### Exercise prompt
Begin with the line below holding "подобных страниц может.." and go on through the line holding "ключевую роль в благополучии этих животных.", duplicating each line exactly and leaving out pictures.

### Dataset entries

=== Begin Enclosure ===

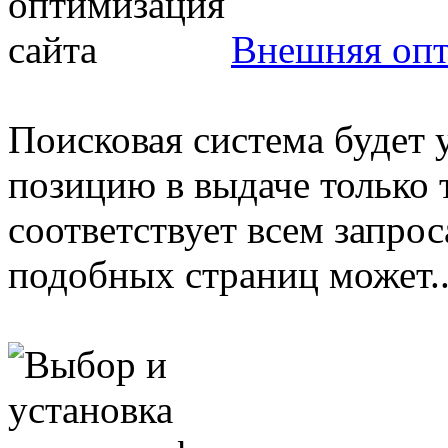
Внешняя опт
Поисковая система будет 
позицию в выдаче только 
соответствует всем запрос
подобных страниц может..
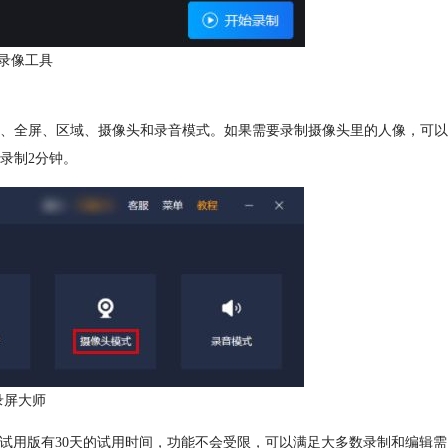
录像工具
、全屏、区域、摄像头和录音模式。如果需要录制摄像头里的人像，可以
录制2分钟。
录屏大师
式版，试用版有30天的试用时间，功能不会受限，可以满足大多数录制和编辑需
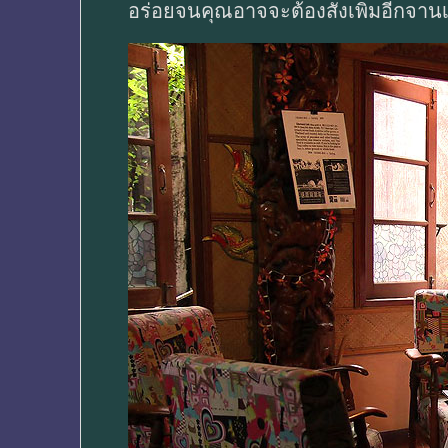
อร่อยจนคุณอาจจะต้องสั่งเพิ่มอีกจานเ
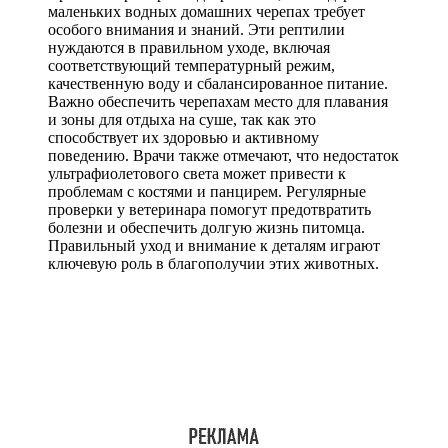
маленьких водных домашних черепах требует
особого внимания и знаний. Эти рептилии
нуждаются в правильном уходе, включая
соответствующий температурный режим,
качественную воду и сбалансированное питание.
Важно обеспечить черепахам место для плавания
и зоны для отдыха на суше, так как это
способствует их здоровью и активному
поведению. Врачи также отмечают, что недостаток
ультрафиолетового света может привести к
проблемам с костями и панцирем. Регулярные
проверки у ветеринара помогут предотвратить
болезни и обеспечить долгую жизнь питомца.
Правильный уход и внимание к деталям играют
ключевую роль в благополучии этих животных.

=== End Enclosure ===
=== Begin Enclosure ===

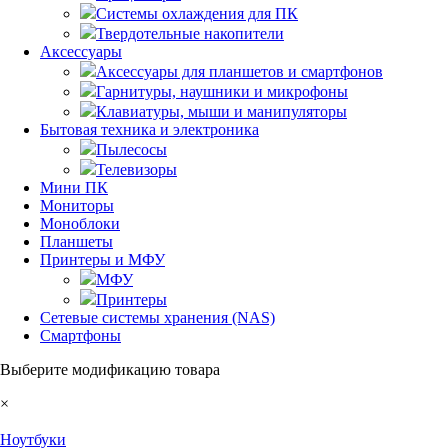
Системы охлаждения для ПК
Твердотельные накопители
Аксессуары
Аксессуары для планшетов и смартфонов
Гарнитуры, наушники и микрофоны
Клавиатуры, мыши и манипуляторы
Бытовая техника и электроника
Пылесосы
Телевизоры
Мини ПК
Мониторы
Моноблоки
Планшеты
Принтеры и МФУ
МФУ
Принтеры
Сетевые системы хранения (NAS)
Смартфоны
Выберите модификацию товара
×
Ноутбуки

=== End Enclosure ===

### Result of this exercise
подобных страниц может..
录像工具
、全屏、区域、摄像头和录音模式。如果需要录制摄像头里的人像，可以
录制2分钟。
录屏大师
式版，试用版有30天的试用时间，功能不会受限，可以满足大多数录制和编辑需
อร่อยจนคุณอาจจะต้องสั่งเพิ่มอีกจานเ
маленьких водных домашних черепах требует
особого внимания и знаний. Эти рептилии
нуждаются в правильном уходе, включая
соответствующий температурный режим,
качественную воду и сбалансированное питание.
Важно обеспечить черепахам место для плавания
и зоны для отдыха на суше, так как это
способствует их здоровью и активному
поведению. Врачи также отмечают, что недостаток
ультрафиолетового света может привести к
проблемам с костями и панцирем. Регулярные
проверки у ветеринара помогут предотвратить
болезни и обеспечить долгую жизнь питомца.
Правильный уход и внимание к деталям играют
ключевую роль в благополучии этих животных.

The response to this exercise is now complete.